RECORDS SUPPLIED

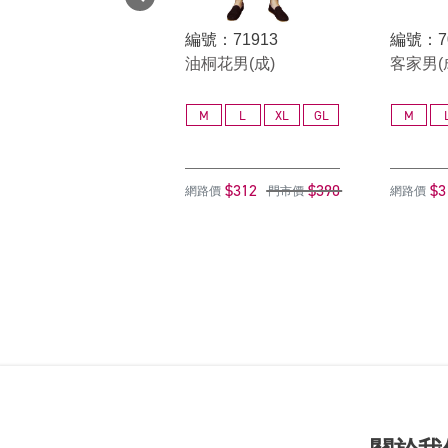
編號：71913
編號：7
油桐花男(成)
客家男(
M
L
XL
GL
M
$312
$390
$3
網路價
門市價
網路價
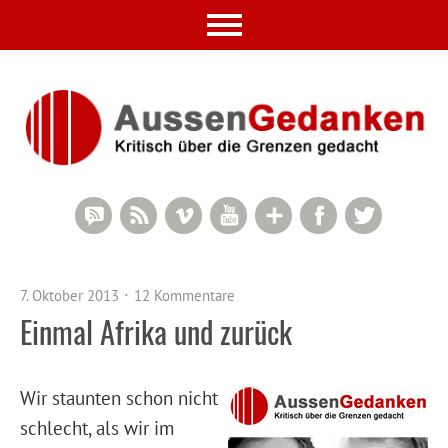
RSS Comments
RSS Feed
Vimeo
YouTube
Google+
Facebook
Twitter
7. Oktober 2013
12 Kommentare
Einmal Afrika und zurück
Wir staunten schon nicht
schlecht, als wir im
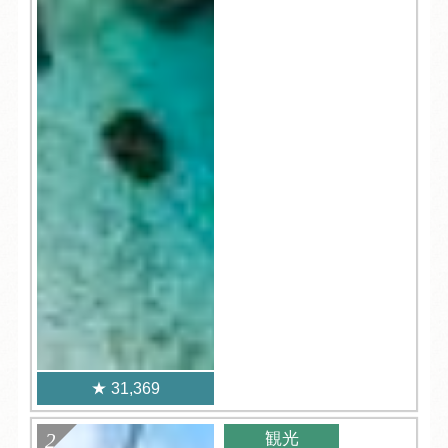
31,369
観光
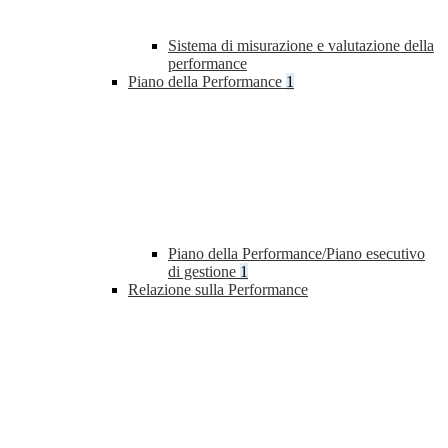
Sistema di misurazione e valutazione della
performance
Piano della Performance
1
Piano della Performance/Piano esecutivo
di gestione
1
Relazione sulla Performance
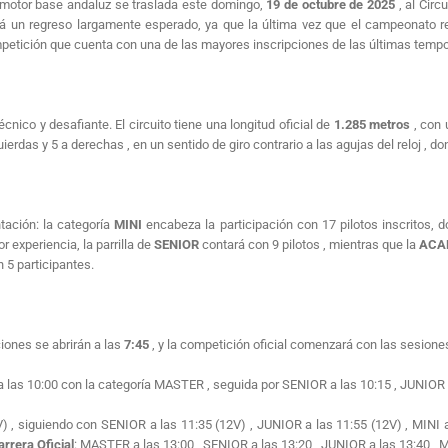
motor base andaluz se traslada este domingo,
19 de octubre de 2025
, al Cir
á un regreso largamente esperado, ya que la última vez que el campeonato re
petición que cuenta con un
a de las mayores inscripciones de las últimas tempo
técnico y desafiante.
El circuito tiene una longitud oficial de
1.285 metros
, con
quierdas y 5 a derechas
, en un sentido de giro contrario a las agujas del reloj
, do
tación: la categoría
MINI
encabeza la participación con 17 pilotos inscritos,
r experiencia, la parrilla de
SENIOR
contará con 9 pilotos
, mientras que la
ACA
 5 participantes
.
iones se abrirán a las
7:45
, y la competición oficial comenzará con las sesion
a las 10:00 con la categoría MASTER
, seguida por SENIOR a las 10:15
, JUNIOR 
V)
, siguiendo con SENIOR a las 11:35 (12V)
, JUNIOR a las 11:55 (12V)
, MINI 
arrera Oficial
: MASTER a las 13:00
, SENIOR a las 13:20
, JUNIOR a las 13:40
, 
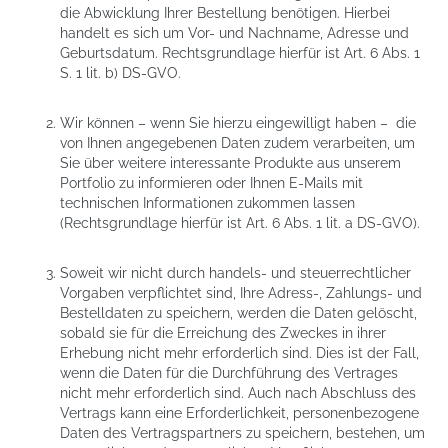
die Abwicklung Ihrer Bestellung benötigen. Hierbei
handelt es sich um Vor- und Nachname, Adresse und
Geburtsdatum. Rechtsgrundlage hierfür ist Art. 6 Abs. 1
S. 1 lit. b) DS-GVO.
Wir können – wenn Sie hierzu eingewilligt haben – die
von Ihnen angegebenen Daten zudem verarbeiten, um
Sie über weitere interessante Produkte aus unserem
Portfolio zu informieren oder Ihnen E-Mails mit
technischen Informationen zukommen lassen
(Rechtsgrundlage hierfür ist Art. 6 Abs. 1 lit. a DS-GVO).
Soweit wir nicht durch handels- und steuerrechtlicher
Vorgaben verpflichtet sind, Ihre Adress-, Zahlungs- und
Bestelldaten zu speichern, werden die Daten gelöscht,
sobald sie für die Erreichung des Zweckes in ihrer
Erhebung nicht mehr erforderlich sind. Dies ist der Fall,
wenn die Daten für die Durchführung des Vertrages
nicht mehr erforderlich sind. Auch nach Abschluss des
Vertrags kann eine Erforderlichkeit, personenbezogene
Daten des Vertragspartners zu speichern, bestehen, um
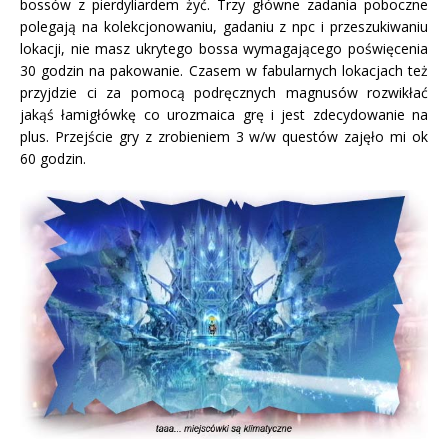
bossów z pierdyliardem żyć. Trzy główne zadania poboczne
polegają na kolekcjonowaniu, gadaniu z npc i przeszukiwaniu
lokacji, nie masz ukrytego bossa wymagającego poświęcenia
30 godzin na pakowanie. Czasem w fabularnych lokacjach też
przyjdzie ci za pomocą podręcznych magnusów rozwikłać
jakąś łamigłówkę co urozmaica grę i jest zdecydowanie na
plus. Przejście gry z zrobieniem 3 w/w questów zajęło mi ok
60 godzin.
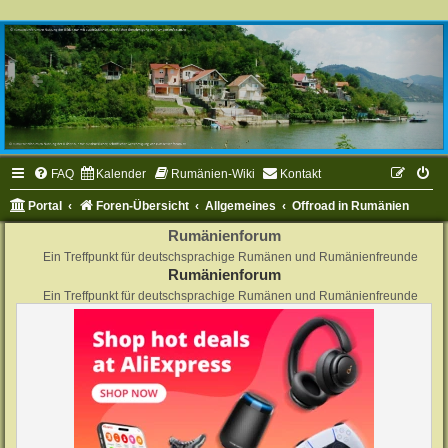
FAQ
Kalender
Rumänien-Wiki
Kontakt
Portal
Foren-Übersicht
Allgemeines
Offroad in Rumänien
Rumänienforum
Ein Treffpunkt für deutschsprachige Rumänen und Rumänienfreunde
Rumänienforum
Ein Treffpunkt für deutschsprachige Rumänen und Rumänienfreunde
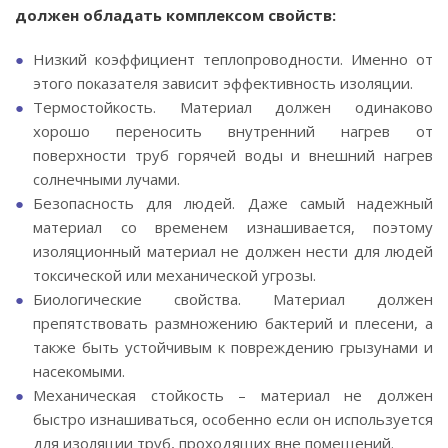
должен обладать комплексом свойств:
Низкий коэффициент теплопроводности. Именно от
этого показателя зависит эффективность изоляции.
Термостойкость. Материал должен одинаково
хорошо переносить внутренний нагрев от
поверхности труб горячей воды и внешний нагрев
солнечными лучами.
Безопасность для людей. Даже самый надежный
материал со временем изнашивается, поэтому
изоляционный материал не должен нести для людей
токсической или механической угрозы.
Биологические свойства. Материал должен
препятствовать размножению бактерий и плесени, а
также быть устойчивым к повреждению грызунами и
насекомыми.
Механическая стойкость – материал не должен
быстро изнашиваться, особенно если он используется
для изоляции труб, проходящих вне помещений.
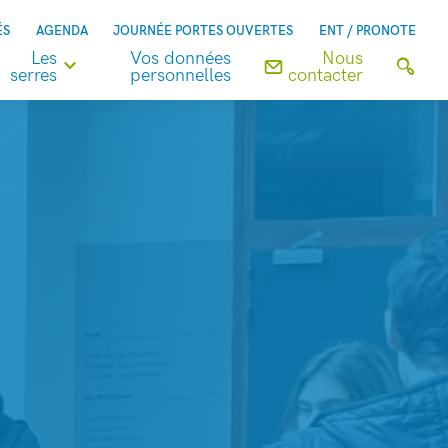
ÉS
AGENDA
JOURNÉE PORTES OUVERTES
ENT / PRONOTE
Les
Vos données
Nous
serres
personnelles
contacter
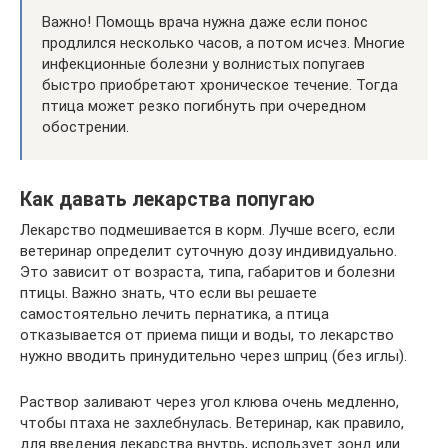
Важно! Помощь врача нужна даже если понос
продлился несколько часов, а потом исчез. Многие
инфекционные болезни у волнистых попугаев
быстро приобретают хроническое течение. Тогда
птица может резко погибнуть при очередном
обострении.
Как давать лекарства попугаю
Лекарство подмешивается в корм. Лучше всего, если
ветеринар определит суточную дозу индивидуально.
Это зависит от возраста, типа, габаритов и болезни
птицы. Важно знать, что если вы решаете
самостоятельно лечить пернатика, а птица
отказывается от приема пищи и воды, то лекарство
нужно вводить принудительно через шприц (без иглы).
Раствор заливают через угол клюва очень медленно,
чтобы птаха не захлебнулась. Ветеринар, как правило,
для введения лекарства внутрь, использует зонд или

BRIEF
Copy out, from the data above, each line where the string "через" is present.

COMPLETED EXERCISE
нужно вводить принудительно через шприц (без иглы).
Раствор заливают через угол клюва очень медленно,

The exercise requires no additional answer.